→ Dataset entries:
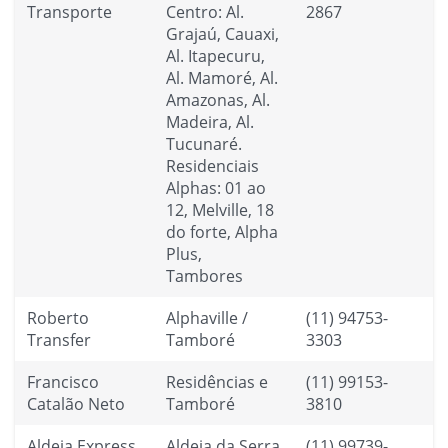
Transporte
Centro: Al.
2867
Grajaú, Cauaxi,
Al. Itapecuru,
Al. Mamoré, Al.
Amazonas, Al.
Madeira, Al.
Tucunaré.
Residenciais
Alphas: 01 ao
12, Melville, 18
do forte, Alpha
Plus,
Tambores
Roberto
Alphaville /
(11) 94753-
Transfer
Tamboré
3303
Francisco
Residências e
(11) 99153-
Catalão Neto
Tamboré
3810
Aldeia Express
Aldeia da Serra
(11) 99739-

→ TASK PROMPT:
Only the lines from the one containing "Madeira, Al." through the last line of the records above are to be reproduced, exactly and with both ends included.

→ RESULT OF THIS TASK:
Madeira, Al.
Tucunaré.
Residenciais
Alphas: 01 ao
12, Melville, 18
do forte, Alpha
Plus,
Tambores
Roberto
Alphaville /
(11) 94753-
Transfer
Tamboré
3303
Francisco
Residências e
(11) 99153-
Catalão Neto
Tamboré
3810
Aldeia Express
Aldeia da Serra
(11) 99739-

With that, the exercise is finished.